• [WORK ITEM]
Whenever the word "nasıl" appears in a line of the data below, copy that line.

>>>>>

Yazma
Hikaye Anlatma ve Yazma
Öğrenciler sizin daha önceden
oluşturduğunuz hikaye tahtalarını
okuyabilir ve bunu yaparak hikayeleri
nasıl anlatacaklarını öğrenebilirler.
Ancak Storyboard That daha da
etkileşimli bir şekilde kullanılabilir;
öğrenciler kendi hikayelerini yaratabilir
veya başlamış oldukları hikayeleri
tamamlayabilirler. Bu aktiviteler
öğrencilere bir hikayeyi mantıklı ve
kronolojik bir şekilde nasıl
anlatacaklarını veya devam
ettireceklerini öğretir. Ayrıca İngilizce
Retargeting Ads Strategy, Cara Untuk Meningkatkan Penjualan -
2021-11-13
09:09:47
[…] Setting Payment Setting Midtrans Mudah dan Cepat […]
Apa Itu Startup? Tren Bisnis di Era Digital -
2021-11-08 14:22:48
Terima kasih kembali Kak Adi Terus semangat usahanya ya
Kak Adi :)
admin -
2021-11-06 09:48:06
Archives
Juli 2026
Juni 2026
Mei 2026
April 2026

<<<<<
>>>>>

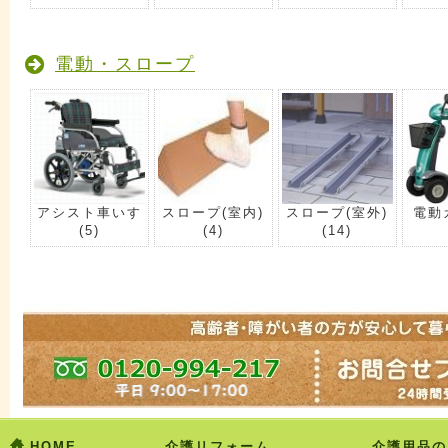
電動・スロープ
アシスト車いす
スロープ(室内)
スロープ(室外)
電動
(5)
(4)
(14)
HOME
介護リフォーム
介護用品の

<<<<<

• [RESULT FOR THIS TASK]
nasıl anlatacaklarını öğrenebilirler.
kronolojik bir şekilde nasıl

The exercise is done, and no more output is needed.